2 前項の規定に違反して建築をしようとする者があるときは、隣地の所有者は、その建築を中止させ、又は変更させることができる。ただし、建築に着手した時から一年を経過し、又はその建物が完成した後は、損害賠償の請求のみをすることができる。
(2)行政法における信義誠実の原則の適用について、学説や判例の動向に留意しつつ、論じなさい。

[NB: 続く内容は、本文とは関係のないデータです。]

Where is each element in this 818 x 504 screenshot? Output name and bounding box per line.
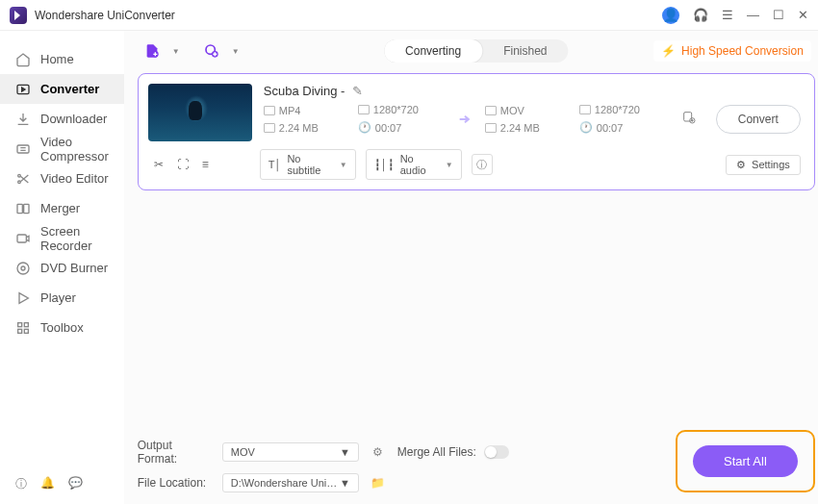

(3)A市は、パチンコ屋やマージャン店などを開業するには市長の同意を必要とするという内容の条文を盛り込んだ条例を制定し、施行している。業者Bは、この条例に違反し、パチスロ店を市内に開業しようとして、県公安委員会から営業許可を得て、また、A市建築主事から建築確認を得て、A市長の同意を得ないままに建設を開始した。A市は業者Bに対して建設中止命令を発したが、業者Bは建設を続行している。さて、A市は、業者に対して強制執行をなしうるか。なしえないとしたら、いかなる措置を執ることが可能か(なお、法律によれば、執行罰も直接強制もなしえないと解されることとする)。学説や判例の動向に留意しつつ、論じなさい。
参照条文 行政代執行法
第1条 行政上の義務の履行確保に関しては、別に法律で定めるものを除いては、この法律の定めるところによる。
第2条 法律(法律の委任に基く命令、規則及び条例を含む。以下同じ。)により直接に命ぜられ、又は法律に基き行政庁により命ぜられた行為(他人が代つてなすことのできる行為に限る。)について義務者がこれを履行しない場合、他の手段によつてその履行を確保することが困難であり、且つその不履行を放置することが著しく公益に反すると認められるときは、当該行政庁は、自ら義務者のなすべき行為をなし、又は第三者をしてこれをなさしめ、その費用を義務者から徴収することができる。
(4)要件裁量および効果裁量について、学説や判例の動向に留意しつつ、論じなさい。